== Segment start ==

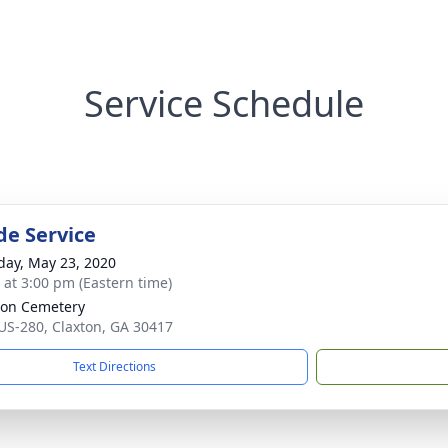
Service Schedule
de Service
day, May 23, 2020
s at 3:00 pm (Eastern time)
on Cemetery
US-280, Claxton, GA 30417
Text Directions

== Segment end ==

-- Exercise requirements --
Quote verbatim the line containing "s at 3:00 pm (Eastern time)" and every line after it through the end of the records above.

-- Response for this exercise --
s at 3:00 pm (Eastern time)
on Cemetery
US-280, Claxton, GA 30417
Text Directions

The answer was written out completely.